==== SOURCE DATA ====

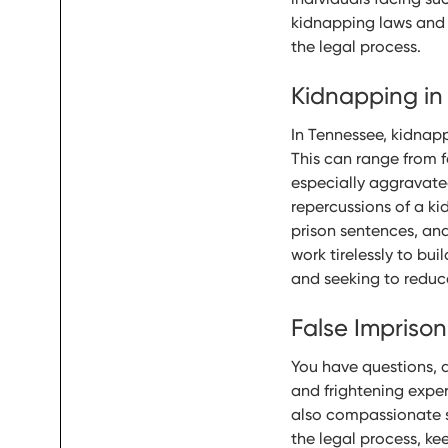
kidnapping laws and t
the legal process.
Kidnapping in
In Tennessee, kidnapp
This can range from f
especially aggravate
repercussions of a ki
prison sentences, and
work tirelessly to bui
and seeking to reduc
False Impriso
You have questions, 
and frightening experi
also compassionate s
the legal process, ke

====

■ WORK ORDER ■
I'd like every record transcribed exactly, with no pictures carried over.

■ SOLUTION ■
kidnapping laws and t
the legal process.
Kidnapping in
In Tennessee, kidnapp
This can range from f
especially aggravate
repercussions of a ki
prison sentences, and
work tirelessly to bui
and seeking to reduc
False Impriso
You have questions, 
and frightening experi
also compassionate s
the legal process, ke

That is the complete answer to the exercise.